Monday, 5 February 2018

How far do you justify your subject in a biography?

I know next nothing about St Augustine, but I’m quite prepared to believe that his autobiography is “one of the great books of the world” (Lucy Beckett, TLS,  May 18 2016). But does writing a great autobiography mean that subsequent readers and biographers justify his every action? Here is Ms Beckett describing Augustine’s relations with women:
It’s sadder, and seriously unjust, that down the ages Augustine has taken much of the blame for the Church’s negative attitude to women and to sex. He lived faithfully with a poor Carthaginian woman for thirteen years, from when he was a seventeen-year-old student, and was devoted to their son.
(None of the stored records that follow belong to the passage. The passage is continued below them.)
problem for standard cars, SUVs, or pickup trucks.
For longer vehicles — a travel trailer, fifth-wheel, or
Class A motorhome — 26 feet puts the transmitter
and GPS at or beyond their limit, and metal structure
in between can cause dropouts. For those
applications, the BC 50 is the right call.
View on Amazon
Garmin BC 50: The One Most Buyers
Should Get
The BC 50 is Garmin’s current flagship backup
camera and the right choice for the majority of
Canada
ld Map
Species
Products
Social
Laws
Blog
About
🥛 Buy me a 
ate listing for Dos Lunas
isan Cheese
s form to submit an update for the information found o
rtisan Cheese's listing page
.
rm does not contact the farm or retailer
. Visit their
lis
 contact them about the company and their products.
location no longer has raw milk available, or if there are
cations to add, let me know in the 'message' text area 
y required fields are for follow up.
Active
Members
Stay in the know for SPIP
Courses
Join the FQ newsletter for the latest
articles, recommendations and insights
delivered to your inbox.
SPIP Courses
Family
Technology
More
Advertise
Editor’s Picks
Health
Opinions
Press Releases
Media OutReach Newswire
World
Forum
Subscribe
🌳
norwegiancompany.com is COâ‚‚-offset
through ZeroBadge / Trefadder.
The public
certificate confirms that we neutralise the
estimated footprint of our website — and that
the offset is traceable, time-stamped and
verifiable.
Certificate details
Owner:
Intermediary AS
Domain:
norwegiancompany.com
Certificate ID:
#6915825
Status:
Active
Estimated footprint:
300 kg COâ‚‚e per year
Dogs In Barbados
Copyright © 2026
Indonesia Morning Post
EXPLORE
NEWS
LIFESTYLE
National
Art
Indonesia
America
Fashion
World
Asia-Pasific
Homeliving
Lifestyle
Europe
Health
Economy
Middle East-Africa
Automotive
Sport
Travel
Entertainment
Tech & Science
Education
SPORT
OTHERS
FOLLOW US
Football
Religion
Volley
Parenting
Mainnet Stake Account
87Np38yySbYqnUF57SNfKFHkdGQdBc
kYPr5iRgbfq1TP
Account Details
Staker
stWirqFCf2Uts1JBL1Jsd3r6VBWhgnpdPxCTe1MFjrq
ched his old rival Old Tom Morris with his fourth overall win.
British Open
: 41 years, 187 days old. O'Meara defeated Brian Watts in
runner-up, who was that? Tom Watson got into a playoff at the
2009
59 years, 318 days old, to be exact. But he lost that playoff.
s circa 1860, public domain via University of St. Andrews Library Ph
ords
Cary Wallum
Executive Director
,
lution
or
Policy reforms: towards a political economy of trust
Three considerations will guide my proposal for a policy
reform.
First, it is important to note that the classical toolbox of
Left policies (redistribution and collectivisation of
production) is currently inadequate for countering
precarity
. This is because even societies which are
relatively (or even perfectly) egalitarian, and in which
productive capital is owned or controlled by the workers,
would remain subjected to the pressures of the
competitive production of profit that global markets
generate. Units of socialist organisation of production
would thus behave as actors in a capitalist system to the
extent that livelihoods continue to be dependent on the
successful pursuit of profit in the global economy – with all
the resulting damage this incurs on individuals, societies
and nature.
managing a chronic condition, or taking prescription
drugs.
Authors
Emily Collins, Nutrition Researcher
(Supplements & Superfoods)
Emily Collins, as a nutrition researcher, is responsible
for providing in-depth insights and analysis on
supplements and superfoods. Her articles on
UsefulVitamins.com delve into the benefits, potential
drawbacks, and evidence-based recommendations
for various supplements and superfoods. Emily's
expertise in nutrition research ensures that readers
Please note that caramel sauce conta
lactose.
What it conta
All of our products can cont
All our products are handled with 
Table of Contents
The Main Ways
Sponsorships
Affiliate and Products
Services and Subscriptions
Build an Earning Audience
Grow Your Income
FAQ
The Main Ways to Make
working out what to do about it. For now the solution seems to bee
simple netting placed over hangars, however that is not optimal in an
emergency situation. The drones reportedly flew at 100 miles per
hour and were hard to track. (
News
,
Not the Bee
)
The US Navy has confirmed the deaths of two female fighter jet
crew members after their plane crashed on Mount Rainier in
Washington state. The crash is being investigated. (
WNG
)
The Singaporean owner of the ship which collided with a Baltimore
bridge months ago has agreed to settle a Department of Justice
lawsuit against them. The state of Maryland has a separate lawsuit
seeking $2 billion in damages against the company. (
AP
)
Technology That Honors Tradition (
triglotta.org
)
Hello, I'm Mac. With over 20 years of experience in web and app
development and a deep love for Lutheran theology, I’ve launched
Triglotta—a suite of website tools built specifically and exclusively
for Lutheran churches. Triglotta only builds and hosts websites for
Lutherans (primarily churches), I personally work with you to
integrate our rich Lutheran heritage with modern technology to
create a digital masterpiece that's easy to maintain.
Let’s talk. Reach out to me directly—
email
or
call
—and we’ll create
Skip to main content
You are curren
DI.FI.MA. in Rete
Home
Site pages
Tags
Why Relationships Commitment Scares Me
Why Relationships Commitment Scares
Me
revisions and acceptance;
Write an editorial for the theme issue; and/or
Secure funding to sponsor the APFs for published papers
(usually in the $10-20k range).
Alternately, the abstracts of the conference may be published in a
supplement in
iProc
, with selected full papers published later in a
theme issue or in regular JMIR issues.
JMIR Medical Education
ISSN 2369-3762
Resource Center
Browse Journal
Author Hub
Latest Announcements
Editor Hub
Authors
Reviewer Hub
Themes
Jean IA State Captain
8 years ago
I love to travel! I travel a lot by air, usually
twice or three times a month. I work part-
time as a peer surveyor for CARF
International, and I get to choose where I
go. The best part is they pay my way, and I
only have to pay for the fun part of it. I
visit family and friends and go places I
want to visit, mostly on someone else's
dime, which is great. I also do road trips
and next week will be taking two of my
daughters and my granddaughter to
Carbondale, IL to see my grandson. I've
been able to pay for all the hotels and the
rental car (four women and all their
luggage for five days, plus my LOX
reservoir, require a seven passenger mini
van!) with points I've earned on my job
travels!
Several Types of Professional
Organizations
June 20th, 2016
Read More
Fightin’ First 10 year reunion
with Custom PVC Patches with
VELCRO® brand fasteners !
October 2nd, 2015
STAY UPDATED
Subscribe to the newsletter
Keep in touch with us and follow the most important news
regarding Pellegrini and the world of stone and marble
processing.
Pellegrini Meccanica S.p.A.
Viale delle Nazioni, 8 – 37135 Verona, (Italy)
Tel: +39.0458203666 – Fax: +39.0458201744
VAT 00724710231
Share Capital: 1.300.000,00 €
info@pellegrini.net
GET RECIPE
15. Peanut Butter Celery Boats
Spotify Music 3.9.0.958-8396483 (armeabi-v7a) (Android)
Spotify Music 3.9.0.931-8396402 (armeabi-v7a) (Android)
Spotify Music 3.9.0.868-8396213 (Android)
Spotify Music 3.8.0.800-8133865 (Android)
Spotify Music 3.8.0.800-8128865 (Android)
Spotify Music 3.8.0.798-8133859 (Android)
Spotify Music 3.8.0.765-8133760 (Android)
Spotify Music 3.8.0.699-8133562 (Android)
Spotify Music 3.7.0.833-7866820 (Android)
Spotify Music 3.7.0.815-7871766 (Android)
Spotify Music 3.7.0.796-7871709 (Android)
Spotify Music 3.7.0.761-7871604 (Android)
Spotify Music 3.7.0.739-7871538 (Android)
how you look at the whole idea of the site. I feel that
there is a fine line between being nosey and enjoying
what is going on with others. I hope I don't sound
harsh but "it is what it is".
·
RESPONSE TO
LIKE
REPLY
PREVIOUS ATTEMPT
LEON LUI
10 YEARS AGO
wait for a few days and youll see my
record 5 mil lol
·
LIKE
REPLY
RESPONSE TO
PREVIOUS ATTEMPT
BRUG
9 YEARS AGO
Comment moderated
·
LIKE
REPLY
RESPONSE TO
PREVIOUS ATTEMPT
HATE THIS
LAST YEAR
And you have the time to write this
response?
He was heart-broken when he had to send her back to Carthage from Italy because she couldn’t be fitted into the project (largely his mother’s) of a socially and financially beneficial marriage to underpin what was becoming his successful career. He replaced her briefly with another concubine before his final commitment to celibacy.
It's quite common for biographies to depict their subject in the best possible light; but on the basis of the above statement, it looks to me like Augustine has quite a lot to answer for the Church’s negative attitude to women. Heartbroken he may have been, and I’m sure I would be too, but he still left his wife and child for a career-enhancing marriage. Not quite the role model Ms Beckett would like Augustine to be.